Tidak ada aturan mutlak: paragraf yang sangat pendek atau panjang dapat bekerja bila digunakan oleh penulis berpengalaman. Namun, sebagai panduan, paragraf biasanya harus tidak kurang bahwa 2 atau 3 kalimat panjang dan harus ada 2 atau 3 paragraf per halaman A4. Panjang paragraf tergantung pada gagasan yang dirawat, tetapi jika sebuah paragraf yang lebih pendek dari 2 atau 3 kalimat, periksa untuk melihat apakah itu tidak benar-benar bagian dari paragraf sebelumnya atau berikutnya. Jika ayat Anda lebih panjang dari setengah halaman, periksa untuk melihat apakah ide itu akan dijelaskan lebih baik dalam dua atau lebih paragraf.

Ketika saya memulai sebuah paragraf baru?


Memulai paragraf baru untuk setiap titik atau tahap baru dalam tulisan Anda. Ketika Anda mulai paragraf Anda harus selalu menyadari gagasan utama yang dinyatakan dalam ayat tersebut. Jadilah waspada terhadap penyimpangan atau rincian yang termasuk baik dalam sebuah paragraf yang berbeda atau membutuhkan ayat sendiri.

Bagaimana cara menulis paragraf?


Sebuah paragraf dapat memiliki struktur internal dengan tubuh, pengenalan utama dan kesimpulan dalam cara yang sama seperti esai Contoh di bawah ini menunjukkan sebuah paragraf yang:

memperkenalkan titik utama paragraf ini; mengembangkan dan mendukung titik; menunjukkan pentingnya titik dibuat.

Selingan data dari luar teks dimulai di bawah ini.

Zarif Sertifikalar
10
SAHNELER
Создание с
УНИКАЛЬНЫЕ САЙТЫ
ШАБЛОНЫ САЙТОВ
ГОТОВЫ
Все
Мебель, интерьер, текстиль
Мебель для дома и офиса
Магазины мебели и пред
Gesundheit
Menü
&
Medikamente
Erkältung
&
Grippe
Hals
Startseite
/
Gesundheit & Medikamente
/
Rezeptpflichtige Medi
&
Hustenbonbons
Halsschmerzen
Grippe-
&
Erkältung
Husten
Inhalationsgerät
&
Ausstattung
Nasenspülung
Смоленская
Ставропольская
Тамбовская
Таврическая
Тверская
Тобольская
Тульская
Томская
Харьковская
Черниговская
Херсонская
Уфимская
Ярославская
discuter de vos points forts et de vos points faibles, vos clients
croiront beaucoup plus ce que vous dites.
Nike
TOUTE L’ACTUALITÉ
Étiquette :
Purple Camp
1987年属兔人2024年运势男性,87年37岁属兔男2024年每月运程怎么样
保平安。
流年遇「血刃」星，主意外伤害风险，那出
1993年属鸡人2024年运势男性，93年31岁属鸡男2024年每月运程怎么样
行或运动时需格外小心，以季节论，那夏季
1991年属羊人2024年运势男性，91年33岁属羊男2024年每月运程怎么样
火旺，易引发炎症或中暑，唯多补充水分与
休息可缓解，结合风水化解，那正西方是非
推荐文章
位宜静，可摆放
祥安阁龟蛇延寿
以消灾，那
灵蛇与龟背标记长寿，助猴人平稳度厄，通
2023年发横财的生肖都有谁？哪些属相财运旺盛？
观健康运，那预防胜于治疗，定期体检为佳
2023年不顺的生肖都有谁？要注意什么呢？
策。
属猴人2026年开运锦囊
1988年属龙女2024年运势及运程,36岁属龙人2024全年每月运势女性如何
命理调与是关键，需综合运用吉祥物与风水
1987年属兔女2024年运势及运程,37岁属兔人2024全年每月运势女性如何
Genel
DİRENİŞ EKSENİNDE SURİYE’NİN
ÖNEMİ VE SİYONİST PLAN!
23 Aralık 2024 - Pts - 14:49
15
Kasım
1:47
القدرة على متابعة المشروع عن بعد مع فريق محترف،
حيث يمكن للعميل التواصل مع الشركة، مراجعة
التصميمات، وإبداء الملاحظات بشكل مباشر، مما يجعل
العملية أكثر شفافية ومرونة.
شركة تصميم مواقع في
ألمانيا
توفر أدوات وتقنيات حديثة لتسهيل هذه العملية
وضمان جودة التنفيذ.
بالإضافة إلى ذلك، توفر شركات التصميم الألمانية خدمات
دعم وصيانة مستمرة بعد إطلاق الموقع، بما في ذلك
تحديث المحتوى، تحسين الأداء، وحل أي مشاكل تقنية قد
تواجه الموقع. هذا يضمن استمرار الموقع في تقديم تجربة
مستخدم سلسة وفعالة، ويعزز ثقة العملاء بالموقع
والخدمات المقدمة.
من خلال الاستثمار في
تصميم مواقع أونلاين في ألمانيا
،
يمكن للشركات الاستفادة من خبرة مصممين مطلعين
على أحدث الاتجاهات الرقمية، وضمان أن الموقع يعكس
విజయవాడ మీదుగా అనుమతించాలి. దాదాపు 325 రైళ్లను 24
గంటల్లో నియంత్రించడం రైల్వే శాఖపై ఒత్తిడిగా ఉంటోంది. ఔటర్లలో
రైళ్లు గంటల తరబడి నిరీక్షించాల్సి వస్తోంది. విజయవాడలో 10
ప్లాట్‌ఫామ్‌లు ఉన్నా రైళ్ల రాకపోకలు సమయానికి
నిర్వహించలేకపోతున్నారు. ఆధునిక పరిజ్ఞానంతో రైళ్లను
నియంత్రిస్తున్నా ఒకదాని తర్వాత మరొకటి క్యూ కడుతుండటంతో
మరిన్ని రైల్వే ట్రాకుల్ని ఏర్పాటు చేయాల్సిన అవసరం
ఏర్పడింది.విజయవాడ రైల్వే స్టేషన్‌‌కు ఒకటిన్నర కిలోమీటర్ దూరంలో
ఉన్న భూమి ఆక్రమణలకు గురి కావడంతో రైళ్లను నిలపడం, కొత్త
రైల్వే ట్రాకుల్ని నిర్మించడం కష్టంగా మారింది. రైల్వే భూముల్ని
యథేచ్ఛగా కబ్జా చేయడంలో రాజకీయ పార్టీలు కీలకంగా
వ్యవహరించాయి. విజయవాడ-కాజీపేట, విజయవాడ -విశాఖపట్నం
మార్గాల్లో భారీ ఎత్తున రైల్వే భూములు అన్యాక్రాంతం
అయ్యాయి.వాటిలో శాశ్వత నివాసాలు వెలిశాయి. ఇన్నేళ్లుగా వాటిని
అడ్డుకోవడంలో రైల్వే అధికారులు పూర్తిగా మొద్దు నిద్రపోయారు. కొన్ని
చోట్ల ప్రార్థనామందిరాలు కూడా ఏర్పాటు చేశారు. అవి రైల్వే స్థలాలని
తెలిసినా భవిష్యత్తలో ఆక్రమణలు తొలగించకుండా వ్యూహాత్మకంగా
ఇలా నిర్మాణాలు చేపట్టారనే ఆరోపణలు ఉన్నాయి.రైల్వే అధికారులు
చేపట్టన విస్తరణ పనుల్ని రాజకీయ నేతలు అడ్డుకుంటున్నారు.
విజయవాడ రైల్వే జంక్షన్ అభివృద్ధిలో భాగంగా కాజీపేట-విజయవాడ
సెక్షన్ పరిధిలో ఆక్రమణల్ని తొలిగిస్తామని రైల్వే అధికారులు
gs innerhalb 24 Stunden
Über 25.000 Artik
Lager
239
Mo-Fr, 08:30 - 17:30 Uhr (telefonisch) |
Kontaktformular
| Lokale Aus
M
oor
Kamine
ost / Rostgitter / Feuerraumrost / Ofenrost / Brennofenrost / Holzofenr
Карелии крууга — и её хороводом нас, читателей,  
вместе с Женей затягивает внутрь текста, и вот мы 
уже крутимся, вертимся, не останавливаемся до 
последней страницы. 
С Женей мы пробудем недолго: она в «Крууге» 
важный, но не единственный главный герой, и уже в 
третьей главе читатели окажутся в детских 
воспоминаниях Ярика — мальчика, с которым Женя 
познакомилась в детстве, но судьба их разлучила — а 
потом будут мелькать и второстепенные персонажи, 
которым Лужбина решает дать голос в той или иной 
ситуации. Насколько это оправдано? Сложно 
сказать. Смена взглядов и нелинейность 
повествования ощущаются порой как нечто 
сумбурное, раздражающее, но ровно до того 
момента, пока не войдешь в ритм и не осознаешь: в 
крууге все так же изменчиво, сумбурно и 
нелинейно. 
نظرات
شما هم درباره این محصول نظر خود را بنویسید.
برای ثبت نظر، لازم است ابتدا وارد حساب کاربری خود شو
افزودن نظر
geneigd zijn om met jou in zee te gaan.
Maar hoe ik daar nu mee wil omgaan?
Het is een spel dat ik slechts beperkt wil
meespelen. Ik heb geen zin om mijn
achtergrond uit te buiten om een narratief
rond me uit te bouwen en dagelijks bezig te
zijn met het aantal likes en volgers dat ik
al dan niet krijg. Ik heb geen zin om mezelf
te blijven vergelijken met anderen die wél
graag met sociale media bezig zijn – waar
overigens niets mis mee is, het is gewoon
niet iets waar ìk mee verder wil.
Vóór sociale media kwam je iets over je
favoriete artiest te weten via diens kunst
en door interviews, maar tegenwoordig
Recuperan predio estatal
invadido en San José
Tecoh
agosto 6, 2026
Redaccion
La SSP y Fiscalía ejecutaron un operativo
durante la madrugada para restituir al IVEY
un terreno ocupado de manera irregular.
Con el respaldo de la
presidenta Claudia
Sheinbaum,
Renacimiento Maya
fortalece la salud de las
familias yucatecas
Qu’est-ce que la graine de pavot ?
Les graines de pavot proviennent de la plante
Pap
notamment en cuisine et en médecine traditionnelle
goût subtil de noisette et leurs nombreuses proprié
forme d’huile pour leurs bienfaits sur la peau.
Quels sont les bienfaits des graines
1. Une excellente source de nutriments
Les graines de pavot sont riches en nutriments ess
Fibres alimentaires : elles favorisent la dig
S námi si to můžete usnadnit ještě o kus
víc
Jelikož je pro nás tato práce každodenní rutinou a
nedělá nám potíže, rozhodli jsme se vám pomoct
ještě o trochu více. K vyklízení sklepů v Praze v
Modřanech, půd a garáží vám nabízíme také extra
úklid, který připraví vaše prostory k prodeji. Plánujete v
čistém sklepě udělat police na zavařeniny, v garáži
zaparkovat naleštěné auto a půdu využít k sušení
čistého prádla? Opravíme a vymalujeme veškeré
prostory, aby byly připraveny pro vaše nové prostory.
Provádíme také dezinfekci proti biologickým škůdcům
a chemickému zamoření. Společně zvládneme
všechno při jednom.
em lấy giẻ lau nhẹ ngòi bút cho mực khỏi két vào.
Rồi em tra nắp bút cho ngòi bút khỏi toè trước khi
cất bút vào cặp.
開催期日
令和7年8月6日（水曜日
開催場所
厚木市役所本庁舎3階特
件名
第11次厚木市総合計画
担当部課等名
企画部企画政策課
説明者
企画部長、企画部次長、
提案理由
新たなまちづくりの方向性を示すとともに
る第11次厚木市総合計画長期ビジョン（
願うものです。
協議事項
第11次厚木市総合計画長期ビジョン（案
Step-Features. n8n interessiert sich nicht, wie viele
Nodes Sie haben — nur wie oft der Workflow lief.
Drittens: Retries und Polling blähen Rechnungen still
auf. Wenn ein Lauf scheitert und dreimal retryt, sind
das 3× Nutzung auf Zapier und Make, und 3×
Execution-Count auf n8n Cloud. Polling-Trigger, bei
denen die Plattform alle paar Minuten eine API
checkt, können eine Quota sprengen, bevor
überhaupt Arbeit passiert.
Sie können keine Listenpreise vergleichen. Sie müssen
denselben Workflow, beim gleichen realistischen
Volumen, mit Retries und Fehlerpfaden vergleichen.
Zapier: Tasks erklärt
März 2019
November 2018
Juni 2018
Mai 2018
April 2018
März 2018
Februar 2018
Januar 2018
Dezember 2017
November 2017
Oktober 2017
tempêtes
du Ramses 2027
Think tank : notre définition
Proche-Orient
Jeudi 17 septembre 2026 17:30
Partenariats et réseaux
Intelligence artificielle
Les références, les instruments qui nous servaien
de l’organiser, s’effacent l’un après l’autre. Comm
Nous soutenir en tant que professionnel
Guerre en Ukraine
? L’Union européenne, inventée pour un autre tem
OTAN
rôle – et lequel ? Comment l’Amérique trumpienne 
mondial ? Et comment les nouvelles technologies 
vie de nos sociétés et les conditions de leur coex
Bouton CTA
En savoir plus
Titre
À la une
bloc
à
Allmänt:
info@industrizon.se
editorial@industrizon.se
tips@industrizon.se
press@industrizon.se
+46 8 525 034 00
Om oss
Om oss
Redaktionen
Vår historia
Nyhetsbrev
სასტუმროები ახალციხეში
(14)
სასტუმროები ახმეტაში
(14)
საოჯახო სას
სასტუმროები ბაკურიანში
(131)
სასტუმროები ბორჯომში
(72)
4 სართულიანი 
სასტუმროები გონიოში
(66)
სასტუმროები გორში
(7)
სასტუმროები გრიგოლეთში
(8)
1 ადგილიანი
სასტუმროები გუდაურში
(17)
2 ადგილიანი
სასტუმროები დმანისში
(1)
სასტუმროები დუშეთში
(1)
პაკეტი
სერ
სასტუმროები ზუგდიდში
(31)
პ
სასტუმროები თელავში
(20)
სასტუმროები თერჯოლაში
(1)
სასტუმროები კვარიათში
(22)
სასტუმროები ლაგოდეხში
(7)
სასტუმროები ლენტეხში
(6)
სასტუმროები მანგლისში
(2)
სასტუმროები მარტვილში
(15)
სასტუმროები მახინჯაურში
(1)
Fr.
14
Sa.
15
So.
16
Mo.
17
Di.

Contoh sebelumnya menunjukkan satu gaya ayat. Ini adalah aturan yang berguna selalu memiliki tiga tahapan dalam sebuah paragraf: pengenalan, pengembangan dan kesimpulan.

Pengantar

Pendahuluan membuat tujuan ayat yang jelas sehingga pembaca dapat membaca paragraf dengan tujuan ini dalam pikiran. Hal ini biasanya diperlukan untuk menunjukkan tempat paragraf memiliki dalam struktur bagian secara keseluruhan. Hal ini dapat dilakukan hanya dengan sebuah kata (Namun demikian, Namun, lanjut) atau mungkin membutuhkan frase (Hal lain yang perlu dipertimbangkan adalah ....). Dalam esai, ini mungkin berarti menunjukkan bagaimana gagasan utama paragraf menjawab pertanyaan esai. Dalam beberapa kasus ketika ayat memulai bagian baru, mungkin perlu untuk menulis sebuah paragraf terpisah yang menjelaskan bagaimana bagian berikut ini berhubungan dengan bagian secara keseluruhan.

Perkembangan
Tubuh paragraf harus mengembangkan gagasan yang telah diperkenalkan pada awal paragraf. Hal ini dapat dilakukan dengan:

mendefinisikan ulang ide; memberikan contoh; mengomentari bukti; menunjukkan implikasi atau konsekuensi; memeriksa menentang ide.

Kesimpulan
Akhir paragraf dapat menunjukkan pentingnya titik, menghubungkan kembali ke awal paragraf, mengomentari implikasi dari titik secara keseluruhan, atau membuat link ke paragraf berikutnya. Adalah penting untuk tidak mengakhiri paragraf dengan detail penyimpangan atau tidak relevan. Setiap kalimat dalam paragraf harus menjadi bagian dari struktur internal. Contoh lain dari sebuah paragraf menggunakan struktur bagian tiga diberikan di bawah ini.

Ringkasan
Paragraf memberikan struktur untuk tulisan Anda yang memungkinkan pembaca untuk mengidentifikasi dan mengikuti tahapan pengembangan dalam perawatan material. Ingat bahwa paragraf harus memiliki struktur internal mereka sendiri sementara pas ke dalam struktur yang lebih besar dari seluruh bagian tulisan. Jadilah jelas apa gagasan utama setiap paragraf adalah, menghadapinya semaksimal diperlukan untuk tujuan Anda, tetapi waspada terhadap penyimpangan atau tidak relevan. Periksa gunakan sendiri paragraf dengan membaca kalimat pertama untuk melihat apakah itu menguraikan gagasan utama paragraf itu. Penggunaan efektif

paragraf dapat dilihat secara tertulis ketika pembaca dapat memperoleh gambaran tentang isi dengan membaca kalimat pertama setiap paragraf.